This blog post is just a short walk-through explaining how to switch your K2 environment from Windows to Forms authentication. Just to provide you an example of when you may want this – you can use this configuration when you want to get password prompt on token expiration while all your forms users working from domain joined workstations belonging to K2 server domain (that means that STS token refresh will be happening without any extra password prompts using existing Windows user credentials to obtain STS token).
Required steps are described in K2 documentation (look under “Forms Authentication”) but at the moment it does not mention some required steps which we will cover here.

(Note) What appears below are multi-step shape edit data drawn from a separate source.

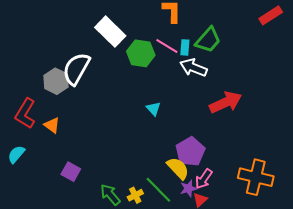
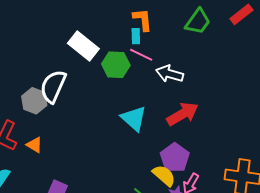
green trapezoid: (208, 40) -> (198, 22), moved
cyan rectangle: (185, 47) -> (136, 36), moved
red arrow: (226, 102) -> (183, 114), moved
cyan triangle: (153, 109) -> (134, 119), size x1.8

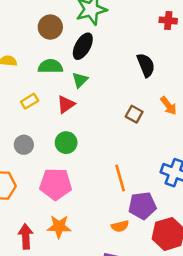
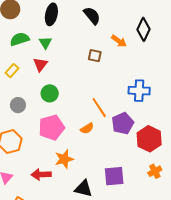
black ellipse: (83, 46) -> (51, 14), moved
orange semicircle: (120, 226) -> (87, 128), moved
red arrow: (26, 236) -> (41, 174), turned -72

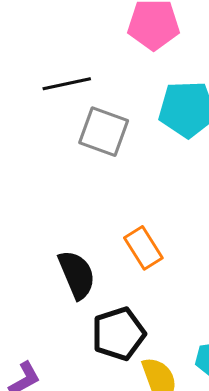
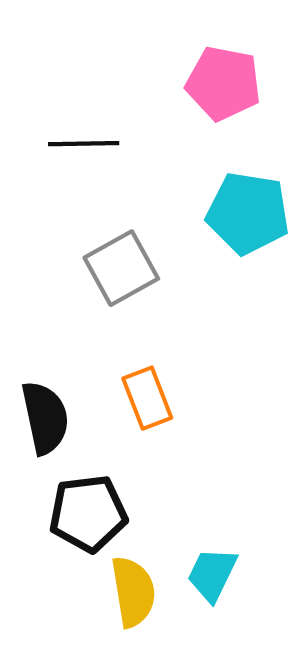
gray square: (104, 132) -> (121, 268), moved, turned 30

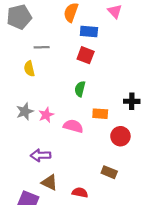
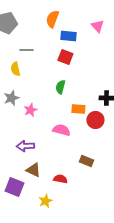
pink triangle: (115, 11) -> (97, 26), moved
gray star: (25, 111) -> (11, 98), moved
pink semicircle: (73, 126) -> (61, 130), moved
red circle: (120, 136) -> (95, 120), moved

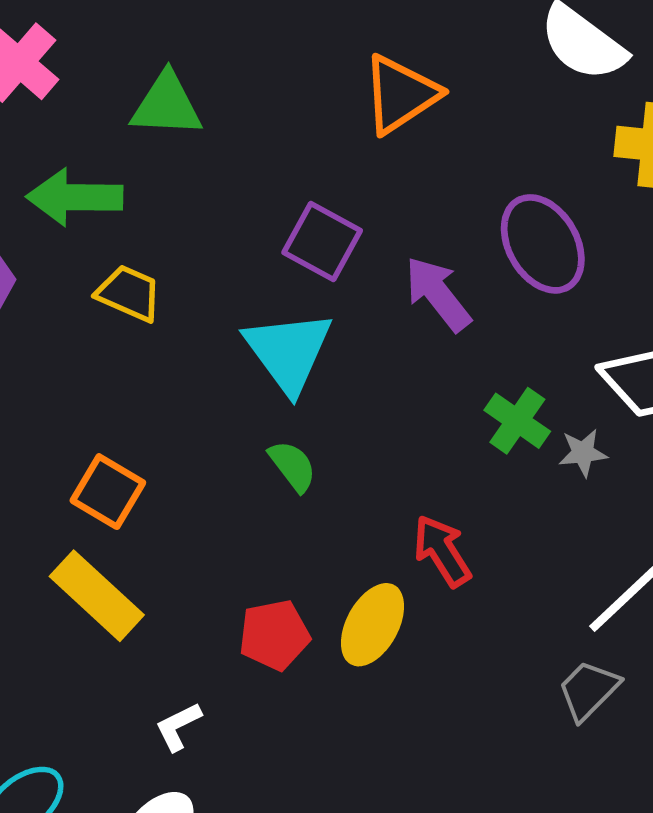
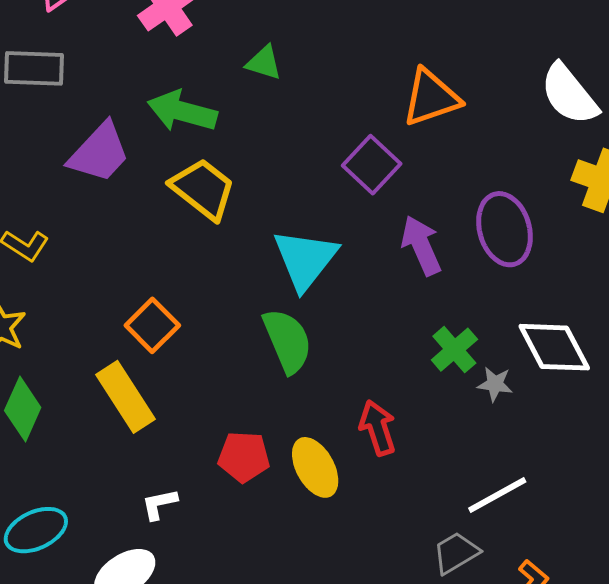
green triangle: (166, 105) -> (264, 63), size x0.7
purple square: (322, 241) -> (372, 165), moved
yellow trapezoid: (129, 293) -> (203, 189), size x1.4
green semicircle: (293, 466) -> (287, 341), size x1.6
yellow ellipse: (373, 625) -> (315, 467), turned -72

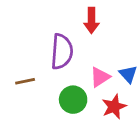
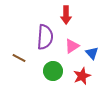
pink triangle: (100, 77) -> (72, 46), moved
brown line: (25, 81) -> (19, 58), turned 40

To switch over to Forms Authentication you first need to navigate to K2 Management > Authentication > Claims > Issuers section of K2 Management site:
There you can select K2 Forms STS and Click Edit button to enable “Use for Login” option of this issuer:
Once you enabled this option, switch over to Authentication > Claims > Realms:
Here you need to edit every realm and link K2 Forms STS issuers to it (depending on your needs you can do that only for some realms):
Once you do that your realms should have K2 Forms STS visible in LINKED ISSUERS column:
At this point if you restart your browser and try to access K2 sites you will be presented with login method selection which looks as follows:
If you don’t like this dialog or do
not need to use multiple logon methods just uncheck
“Use for Login” option for K2 Windows STS issuer, with such configuration you will be getting immediate form authentication prompt on attempt to access K2 site (and after K2 STS token expiration). This is how it looks like:
Up to now we were following steps from K2 documentation and completed them but if you try to login with correct credentials you may see the following error:
Error message has the following text:
Claim mapping configuration cannot be found for this claim. Claim information: Name='DENALLIX\administrator', Issuer='FormsSTS', Original Issuer='FormsSTS'. Please ensure that you have configured the K2 server as specified in K2 Help: Installation and Configuration > Configuration > SharePoint > Claims-based Authentication.
at SourceCode.Hosting.Server.Runtime.HostSecurityManager.GetClaimsUserName(String tokenXml, ClaimsTokenType tokenType, ClaimsVersion claimsVersion)
at SourceCode.Hosting.Server.Runtime.HostSecurityManager.AuthenticateIIdentitySession(String sessionCookie, String tokenXml, ClaimsTokenType tokenType, String connectionString, String authReqSource, ClaimsVersion claimsVersion)
This error and corrective actions to it do not mentioned in product documentation. To fix this you have to do the following:
1. Edit K2TokenService.exe.config located in “%K2_INSTALLATION_ROOT%\Token Service\Bin\” adding your K2 service and K2 application pool accounts into allowedCallers section as shown below:
Here is sample of allowedCallers section text:
<add value=”denallix\k2webservice” />
<add value=”denallix\k2service” />
2. Save your changes and restart K2 Claims To Windows Token Service aka K2WTS (you can use PoSh command for that – Restart-Service K2WTS).
After performing these steps you will be able to logon to K2 sites using forms authentication.